Rossellini erzählt in „Rom – offene Stadt“ ein Märchen. In diesem Märchen erscheint Anna 'Pina' Magnani wie eine in Marsch gesetzte Freiheitsstatue.
Roberto Rossellinis „Rom – offene Stadt“ ist eine schwarzweiße Enttäuschung aus dem Jahr 1945. Der Zweite Weltkrieg ist noch nicht zu Ende, als der römische Regisseur Roberto Rossellini in seiner Stadt einen Film dreht, der den Faschismus einer fremden Macht zuordnet und die katholische Freiheitsliebe dem Volk am Tiber. Die Institutionen der italienischen Gesellschaft haben sich dem Dritten Reich ergeben. Die Übermacht wird repräsentiert von seiner Schutzstaffel und der Geheimen Staatspolizei. Die Bürger:innen Roms sind Partisan:innen im Kampf gegen Usurpator:innen. Dass sie bis eben Verbündete waren, spielt keine Rolle mehr.

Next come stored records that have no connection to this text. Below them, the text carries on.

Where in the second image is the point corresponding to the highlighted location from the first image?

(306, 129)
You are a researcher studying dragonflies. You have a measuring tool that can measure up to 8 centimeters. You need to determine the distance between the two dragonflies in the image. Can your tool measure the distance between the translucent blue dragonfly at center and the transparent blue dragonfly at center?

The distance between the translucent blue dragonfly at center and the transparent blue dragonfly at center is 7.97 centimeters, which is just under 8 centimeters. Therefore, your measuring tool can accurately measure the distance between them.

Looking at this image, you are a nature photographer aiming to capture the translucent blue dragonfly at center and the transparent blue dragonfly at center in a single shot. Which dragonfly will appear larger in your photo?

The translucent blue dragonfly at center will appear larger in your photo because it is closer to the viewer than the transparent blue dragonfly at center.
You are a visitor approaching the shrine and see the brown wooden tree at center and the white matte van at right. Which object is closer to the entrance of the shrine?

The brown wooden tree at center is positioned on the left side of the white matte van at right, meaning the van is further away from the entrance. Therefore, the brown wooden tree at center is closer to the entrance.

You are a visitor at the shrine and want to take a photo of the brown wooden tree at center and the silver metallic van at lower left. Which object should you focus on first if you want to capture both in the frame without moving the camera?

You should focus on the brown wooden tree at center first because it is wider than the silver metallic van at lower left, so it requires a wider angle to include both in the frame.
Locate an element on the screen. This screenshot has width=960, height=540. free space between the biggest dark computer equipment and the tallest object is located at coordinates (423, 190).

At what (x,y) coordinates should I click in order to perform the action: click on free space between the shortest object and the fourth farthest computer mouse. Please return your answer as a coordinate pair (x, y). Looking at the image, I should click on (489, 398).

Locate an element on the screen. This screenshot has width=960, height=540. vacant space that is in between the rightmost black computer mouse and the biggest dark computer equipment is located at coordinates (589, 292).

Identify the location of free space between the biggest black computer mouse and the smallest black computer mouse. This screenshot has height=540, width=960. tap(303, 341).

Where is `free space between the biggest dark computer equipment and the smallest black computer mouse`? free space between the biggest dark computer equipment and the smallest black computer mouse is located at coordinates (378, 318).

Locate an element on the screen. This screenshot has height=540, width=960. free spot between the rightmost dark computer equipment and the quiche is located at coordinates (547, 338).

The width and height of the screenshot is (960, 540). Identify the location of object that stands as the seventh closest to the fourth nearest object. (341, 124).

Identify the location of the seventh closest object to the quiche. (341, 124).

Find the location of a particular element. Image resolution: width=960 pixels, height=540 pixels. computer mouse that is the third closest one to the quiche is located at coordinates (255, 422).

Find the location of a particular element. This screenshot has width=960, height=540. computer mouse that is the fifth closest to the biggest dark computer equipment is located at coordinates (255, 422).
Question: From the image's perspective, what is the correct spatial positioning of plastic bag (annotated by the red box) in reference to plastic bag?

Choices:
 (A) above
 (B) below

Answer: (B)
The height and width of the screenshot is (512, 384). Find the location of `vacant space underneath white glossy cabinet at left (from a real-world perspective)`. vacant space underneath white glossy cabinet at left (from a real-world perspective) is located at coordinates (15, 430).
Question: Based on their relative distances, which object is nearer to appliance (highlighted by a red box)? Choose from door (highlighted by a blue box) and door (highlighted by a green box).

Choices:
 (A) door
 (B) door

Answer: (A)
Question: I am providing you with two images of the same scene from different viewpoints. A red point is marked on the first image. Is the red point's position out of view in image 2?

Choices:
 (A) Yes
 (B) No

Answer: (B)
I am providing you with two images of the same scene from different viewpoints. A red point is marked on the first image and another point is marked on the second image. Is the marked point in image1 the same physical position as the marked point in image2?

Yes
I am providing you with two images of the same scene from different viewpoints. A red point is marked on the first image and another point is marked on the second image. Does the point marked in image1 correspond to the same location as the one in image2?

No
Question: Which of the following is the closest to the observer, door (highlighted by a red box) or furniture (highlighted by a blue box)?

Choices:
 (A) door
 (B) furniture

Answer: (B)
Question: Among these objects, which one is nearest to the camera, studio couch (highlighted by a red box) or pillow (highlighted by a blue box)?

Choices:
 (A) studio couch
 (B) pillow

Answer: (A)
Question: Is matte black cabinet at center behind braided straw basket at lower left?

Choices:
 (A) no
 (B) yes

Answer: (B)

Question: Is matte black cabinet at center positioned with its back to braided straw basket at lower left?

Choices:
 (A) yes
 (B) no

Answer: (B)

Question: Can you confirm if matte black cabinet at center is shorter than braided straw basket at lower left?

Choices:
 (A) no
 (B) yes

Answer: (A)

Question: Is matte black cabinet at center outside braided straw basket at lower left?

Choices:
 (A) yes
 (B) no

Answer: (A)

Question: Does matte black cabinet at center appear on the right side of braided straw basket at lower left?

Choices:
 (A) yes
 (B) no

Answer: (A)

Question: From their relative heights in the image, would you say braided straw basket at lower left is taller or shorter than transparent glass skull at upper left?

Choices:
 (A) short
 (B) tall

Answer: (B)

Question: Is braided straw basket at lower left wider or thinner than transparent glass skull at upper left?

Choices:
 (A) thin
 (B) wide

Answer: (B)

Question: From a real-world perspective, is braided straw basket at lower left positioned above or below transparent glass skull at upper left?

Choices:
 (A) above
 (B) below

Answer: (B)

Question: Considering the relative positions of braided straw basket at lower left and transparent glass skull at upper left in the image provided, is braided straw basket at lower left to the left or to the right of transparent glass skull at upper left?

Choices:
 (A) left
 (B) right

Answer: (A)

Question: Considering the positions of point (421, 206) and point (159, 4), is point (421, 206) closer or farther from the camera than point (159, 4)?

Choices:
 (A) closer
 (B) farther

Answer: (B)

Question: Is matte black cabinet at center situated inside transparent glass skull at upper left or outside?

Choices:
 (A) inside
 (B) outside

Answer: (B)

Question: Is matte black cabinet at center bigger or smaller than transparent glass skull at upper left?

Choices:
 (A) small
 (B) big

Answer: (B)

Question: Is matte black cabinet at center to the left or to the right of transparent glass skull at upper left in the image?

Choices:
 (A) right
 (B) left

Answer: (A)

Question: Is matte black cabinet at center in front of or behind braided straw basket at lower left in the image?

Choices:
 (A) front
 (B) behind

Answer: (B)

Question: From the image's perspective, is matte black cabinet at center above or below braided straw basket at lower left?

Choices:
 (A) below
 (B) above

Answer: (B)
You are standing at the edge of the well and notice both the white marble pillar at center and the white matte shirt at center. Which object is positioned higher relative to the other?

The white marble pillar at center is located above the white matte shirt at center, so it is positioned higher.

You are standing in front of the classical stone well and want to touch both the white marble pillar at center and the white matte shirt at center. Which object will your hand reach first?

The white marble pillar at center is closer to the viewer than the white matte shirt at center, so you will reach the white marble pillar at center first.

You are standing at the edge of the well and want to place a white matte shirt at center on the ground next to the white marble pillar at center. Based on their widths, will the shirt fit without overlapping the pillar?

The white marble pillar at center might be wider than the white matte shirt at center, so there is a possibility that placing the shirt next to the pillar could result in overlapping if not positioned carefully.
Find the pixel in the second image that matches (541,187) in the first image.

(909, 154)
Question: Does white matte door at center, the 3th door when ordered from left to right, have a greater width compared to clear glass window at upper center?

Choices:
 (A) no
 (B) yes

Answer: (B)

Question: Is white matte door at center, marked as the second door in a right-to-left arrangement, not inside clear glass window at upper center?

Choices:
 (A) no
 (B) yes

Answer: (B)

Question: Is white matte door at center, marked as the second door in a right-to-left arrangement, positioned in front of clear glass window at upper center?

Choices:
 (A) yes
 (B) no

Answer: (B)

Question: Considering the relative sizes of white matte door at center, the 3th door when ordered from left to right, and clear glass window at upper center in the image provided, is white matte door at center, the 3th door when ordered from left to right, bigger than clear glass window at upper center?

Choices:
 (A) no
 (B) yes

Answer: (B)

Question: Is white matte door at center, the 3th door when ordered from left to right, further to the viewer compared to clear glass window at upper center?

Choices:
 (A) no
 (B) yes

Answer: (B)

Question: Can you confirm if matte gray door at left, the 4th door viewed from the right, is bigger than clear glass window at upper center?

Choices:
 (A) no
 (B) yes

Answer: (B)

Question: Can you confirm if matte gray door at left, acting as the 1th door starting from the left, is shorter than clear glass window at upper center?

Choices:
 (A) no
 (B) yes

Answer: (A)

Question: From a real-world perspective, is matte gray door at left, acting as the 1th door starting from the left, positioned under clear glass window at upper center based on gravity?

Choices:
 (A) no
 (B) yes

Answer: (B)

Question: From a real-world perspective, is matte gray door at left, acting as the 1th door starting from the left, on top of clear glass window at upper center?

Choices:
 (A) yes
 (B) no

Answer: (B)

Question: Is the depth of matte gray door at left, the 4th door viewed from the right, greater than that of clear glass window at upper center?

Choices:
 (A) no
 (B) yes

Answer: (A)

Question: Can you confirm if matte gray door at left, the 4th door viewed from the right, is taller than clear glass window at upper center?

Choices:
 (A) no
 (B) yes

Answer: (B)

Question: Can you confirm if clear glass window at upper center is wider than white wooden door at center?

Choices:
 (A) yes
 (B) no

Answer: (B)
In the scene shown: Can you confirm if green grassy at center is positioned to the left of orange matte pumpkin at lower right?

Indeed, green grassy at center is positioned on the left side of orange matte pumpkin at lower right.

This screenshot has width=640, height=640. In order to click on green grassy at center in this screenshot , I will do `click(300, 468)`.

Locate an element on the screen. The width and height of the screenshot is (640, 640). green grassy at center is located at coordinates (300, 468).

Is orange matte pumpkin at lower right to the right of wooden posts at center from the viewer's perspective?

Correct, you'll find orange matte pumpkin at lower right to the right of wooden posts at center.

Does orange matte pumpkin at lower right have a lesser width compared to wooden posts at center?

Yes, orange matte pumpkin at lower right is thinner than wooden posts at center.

„Rom – offene Stadt“ hatte im Land der Antagonisten lange Kassiber-Status. Der Film kam regulär erst 1961 in deutsche Kinos. Rossellini setzte auf Exkulpation und Verdrängung. Er übermalte die Geschichte. Die Kollaborateur:innen in seinem Film wirken so pervers und stumpf wie alle Okkupant:innen. Seine Freiheitskämpfer:innen sind Held:innen durch die Bank – dies zu einem frühen Höhepunkt des Neorealismus. Der Realismus beschränkt sich auf Ruinen- und Mietskasernen-Tristesse. Rossellini erzählt ein Märchen. Darin erscheint Pina wie eine in Marsch gesetzte Freiheitsstatue. Anna Magnani spielt die Witwe mit Sohn im antifaschistischen Widerstand. Sie nimmt kein Blatt vor den Mund. Man muss sie zurückhalten, dass sich ihre Empörung nicht ständig entlädt in Eruptionen der Redlichkeit.
Konspirativ geht anders. Trotzdem funktioniert Pinas Milieu als logistische Türangel einer Partisan:innenorganisation. In der Gruppe werden die Gegensätze zwischen Katholizismus und Kommunismus überwunden. Der Kurzschluss gipfelt in Pinas Gläubigkeit. Ihr Gewährsmann für Gott ist der in Sanftmut unermüdliche Kiezpfarrer Don Pietro Pellegrini. Ihm dient sein Amt als Maske. Aldo Fabrizi spielt den Geistlichen wie im Vorgriff auf das bewaffnete Christentum der lateinamerikanischen Befreiungskirchen. Dass er dabei pausenlos kleine Jungen anfasst, hat gewiss nichts zu bedeuten, und wäre mir vor zwanzig Jahren nicht aufgefallen.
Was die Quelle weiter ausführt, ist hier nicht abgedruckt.